Leave out the pictures and copy every record exactly.

• Saved data entries:
***

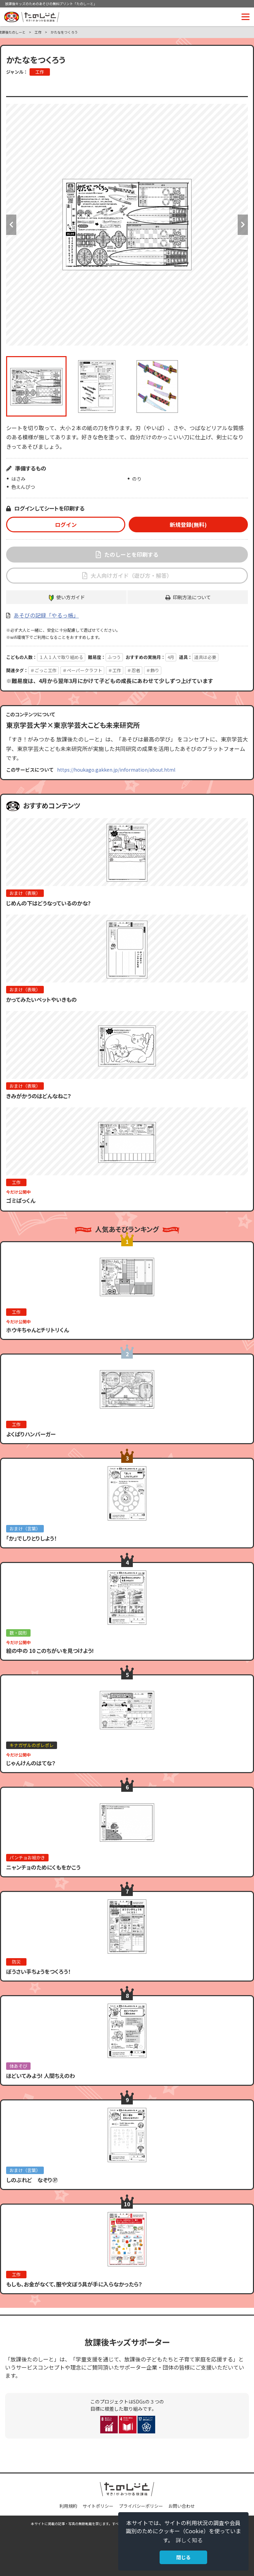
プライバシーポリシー (141, 2506)
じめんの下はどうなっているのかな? (48, 903)
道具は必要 (205, 657)
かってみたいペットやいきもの (41, 999)
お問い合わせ (181, 2506)
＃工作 (114, 670)
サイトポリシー (98, 2506)
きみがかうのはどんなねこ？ (38, 1096)
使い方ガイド (70, 597)
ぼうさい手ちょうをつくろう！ (38, 1971)
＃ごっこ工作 (43, 670)
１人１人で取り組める (61, 657)
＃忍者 (133, 670)
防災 (16, 1961)
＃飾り (152, 670)
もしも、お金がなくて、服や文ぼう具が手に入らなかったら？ (74, 2284)
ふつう (114, 657)
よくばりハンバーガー (31, 1434)
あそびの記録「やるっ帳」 (46, 615)
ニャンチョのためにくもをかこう (43, 1867)
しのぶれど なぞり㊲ (32, 2180)
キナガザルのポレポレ (32, 1745)
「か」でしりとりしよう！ (31, 1538)
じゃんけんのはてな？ (31, 1763)
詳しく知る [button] (189, 2540)
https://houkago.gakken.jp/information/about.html (116, 769)
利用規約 (68, 2506)
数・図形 (18, 1633)
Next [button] (243, 225)
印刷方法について (192, 597)
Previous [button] (11, 225)
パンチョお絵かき (27, 1857)
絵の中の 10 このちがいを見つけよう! (50, 1650)
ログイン (66, 524)
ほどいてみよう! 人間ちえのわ (40, 2076)
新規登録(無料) (188, 524)
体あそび (18, 2066)
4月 (170, 657)
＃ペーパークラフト (82, 670)
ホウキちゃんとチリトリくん (37, 1330)
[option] (127, 225)
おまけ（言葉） (25, 1528)
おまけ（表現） (25, 893)
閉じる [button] (183, 2557)
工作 (38, 32)
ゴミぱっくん (20, 1200)
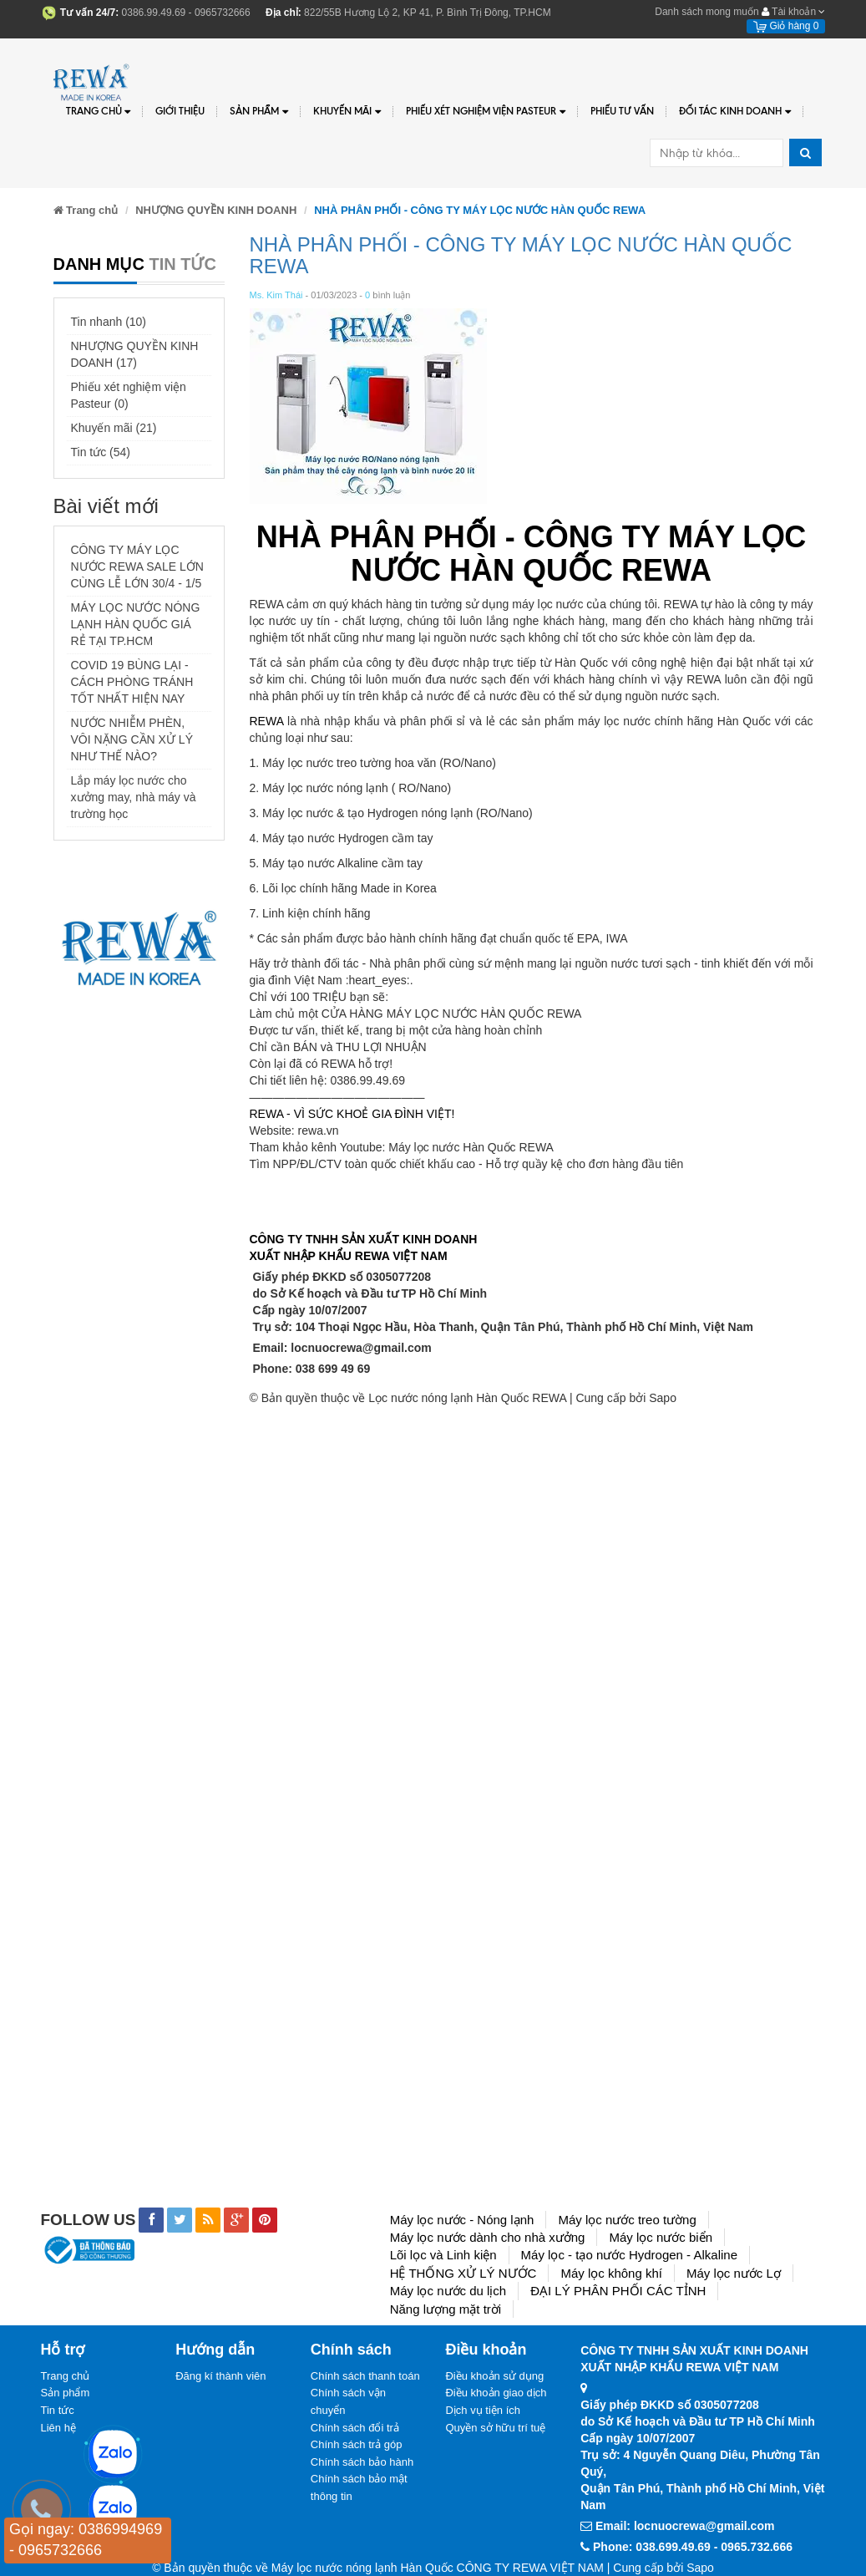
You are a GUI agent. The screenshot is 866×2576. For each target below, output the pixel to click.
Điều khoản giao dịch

***

• Solved problem:
プライバシーポリシー (141, 2506)
じめんの下はどうなっているのかな? (48, 903)
道具は必要 (205, 657)
かってみたいペットやいきもの (41, 999)
お問い合わせ (181, 2506)
＃工作 (114, 670)
サイトポリシー (98, 2506)
きみがかうのはどんなねこ？ (38, 1096)
使い方ガイド (70, 597)
ぼうさい手ちょうをつくろう！ (38, 1971)
＃ごっこ工作 (43, 670)
１人１人で取り組める (61, 657)
＃忍者 (133, 670)
防災 (16, 1961)
＃飾り (152, 670)
もしも、お金がなくて、服や文ぼう具が手に入らなかったら？ (74, 2284)
ふつう (114, 657)
よくばりハンバーガー (31, 1434)
あそびの記録「やるっ帳」 (46, 615)
ニャンチョのためにくもをかこう (43, 1867)
しのぶれど なぞり㊲ (32, 2180)
キナガザルのポレポレ (32, 1745)
「か」でしりとりしよう！ (31, 1538)
じゃんけんのはてな？ (31, 1763)
詳しく知る [button] (189, 2540)
https://houkago.gakken.jp/information/about.html (116, 769)
利用規約 (68, 2506)
数・図形 (18, 1633)
Next [button] (243, 225)
印刷方法について (192, 597)
Previous [button] (11, 225)
パンチョお絵かき (27, 1857)
絵の中の 10 このちがいを見つけよう! (50, 1650)
ログイン (66, 524)
ほどいてみよう! 人間ちえのわ (40, 2076)
新規登録(無料) (188, 524)
体あそび (18, 2066)
4月 (170, 657)
＃ペーパークラフト (82, 670)
ホウキちゃんとチリトリくん (37, 1330)
[option] (127, 225)
おまけ（言葉） (25, 1528)
おまけ（表現） (25, 893)
閉じる [button] (183, 2557)
工作 (38, 32)
ゴミぱっくん (20, 1200)
You are a GUI agent. The screenshot is 866×2576. For each target below, output the pixel to click.
Điều khoản giao dịch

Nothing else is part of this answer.